NRECA requested FERC to establish an exception to the presumption that the ICIF owner is entitled to priority rights for five years on unused ICIF capacity if the entity seeking to use the ICIF is a traditional utility, or "load serving entity," that needs access on the ICIF to "serve native load efficiently."  FERC rejected NRECA's request, pointing out that the presumption granting priority to the ICIF owner is rebuttable, and noted that even during the five-year priority period, an ICIF owner is required to expand the gen-tie facility to accommodate an additional user if the potential user is willing to "carry the burden associated with that expansion."

In their request for rehearing, APPA and TAPS asserted that by waiving open access transmission tariff ("OATT") requirements for ICIF owners, Order No. 807 unreasonably departs from FERC's and the Federal Power Act's open access transmission policies.  APPA and TAPS further stated that the reforms adopted by FERC in Order No. 807 (1) promote inefficient use and development of the transmission grid that is increasingly being expanded to accommodate renewable resources, (2) allow ICIF owners to monopolize the transmission grid, and (3) are inconsistent with Order No. 1000's objectives of efficient and cost-effective grid expansion.  In denying the APPA and TAPS requests, FERC reiterated its conclusion that Order No. 807 appropriately balanced the need for open access on gen-tie facilities with the concern that, absent the grant of priority for future use, "there would be little incentive for a developer to shoulder the extra expense of ICIF sized larger than the initial phase of the project."  FERC also found that many requirements set forth in FERC's OATT, such as provisions relating to network service, ancillary services and planning requirements, do not apply to the transmission services provided over an interconnection customer's gen-tie facilities.
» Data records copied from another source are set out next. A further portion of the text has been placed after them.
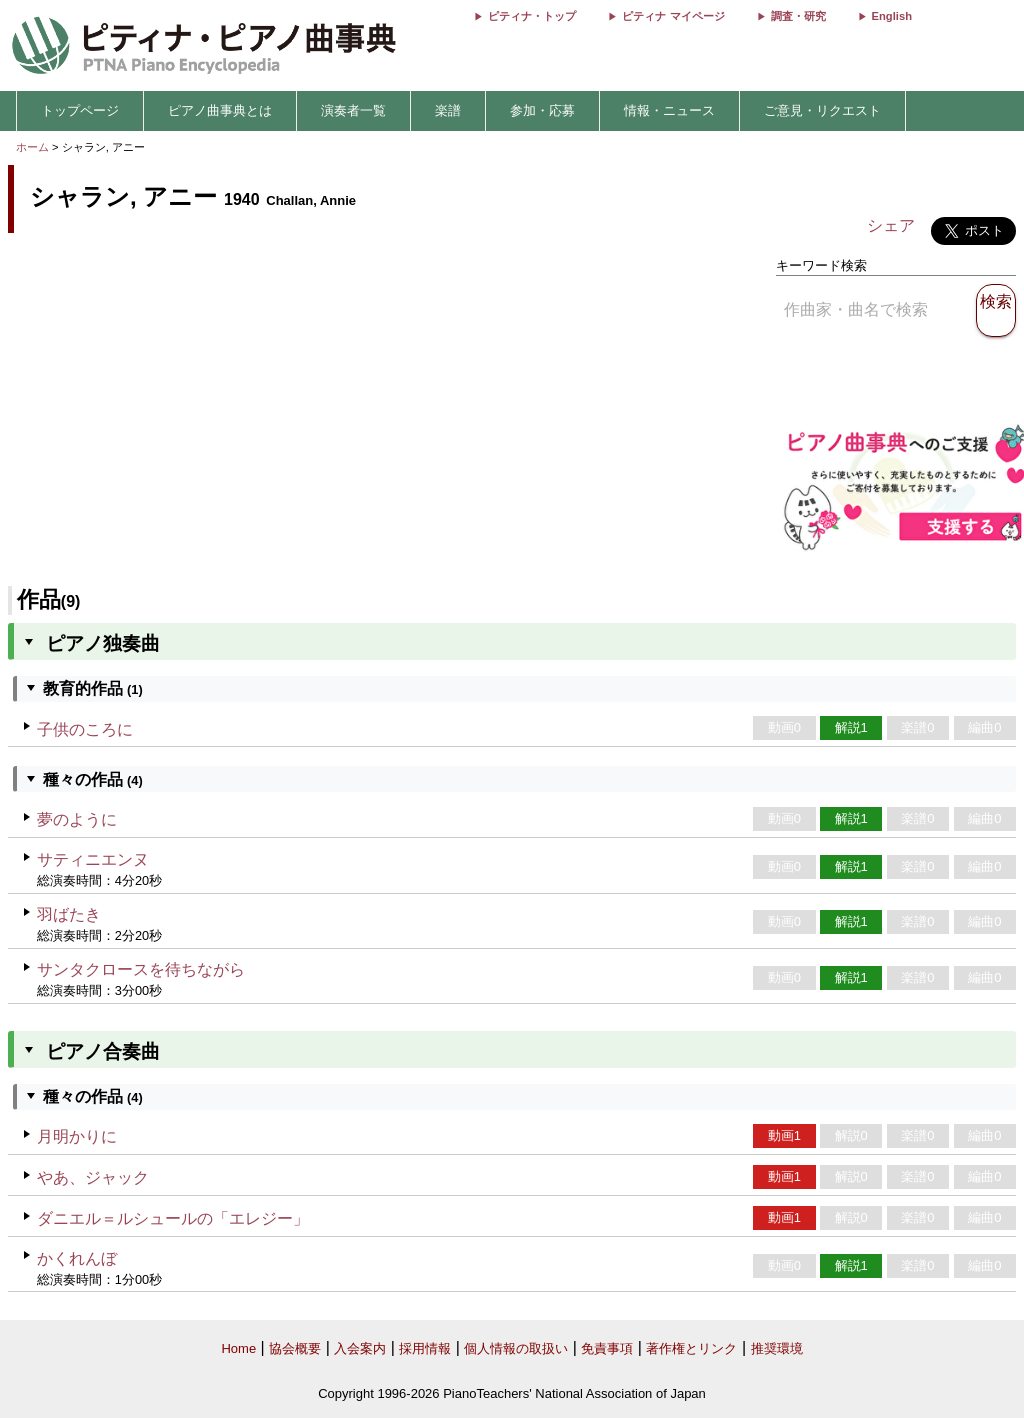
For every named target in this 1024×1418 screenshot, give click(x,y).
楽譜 (448, 110)
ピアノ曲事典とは (220, 110)
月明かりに (77, 1136)
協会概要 (295, 1348)
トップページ (80, 110)
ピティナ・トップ (532, 16)
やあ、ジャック (93, 1177)
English (892, 16)
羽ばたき (69, 914)
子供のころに (85, 729)
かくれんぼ (77, 1258)
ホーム (32, 147)
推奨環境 (777, 1348)
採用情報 (425, 1348)
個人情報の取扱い (516, 1348)
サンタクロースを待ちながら (141, 969)
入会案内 (360, 1348)
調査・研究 (798, 16)
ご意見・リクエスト (822, 110)
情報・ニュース (669, 110)
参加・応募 (542, 110)
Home (238, 1348)
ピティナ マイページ (673, 16)
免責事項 (607, 1348)
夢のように (77, 819)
Finally, FERC granted a requested clarification that "non-public utility ICIF owners" – namely cooperative utilities with funding from the Rural Utilities Service, municipal utilities, and federal entities not regulated by FERC under the Federal Power Act – that provide open access transmission under Order No. 888 "reciprocity" provisions are entitled to the OATT waiver and five-year priority safe harbor period.

A copy of Order No. 807-A can be found here.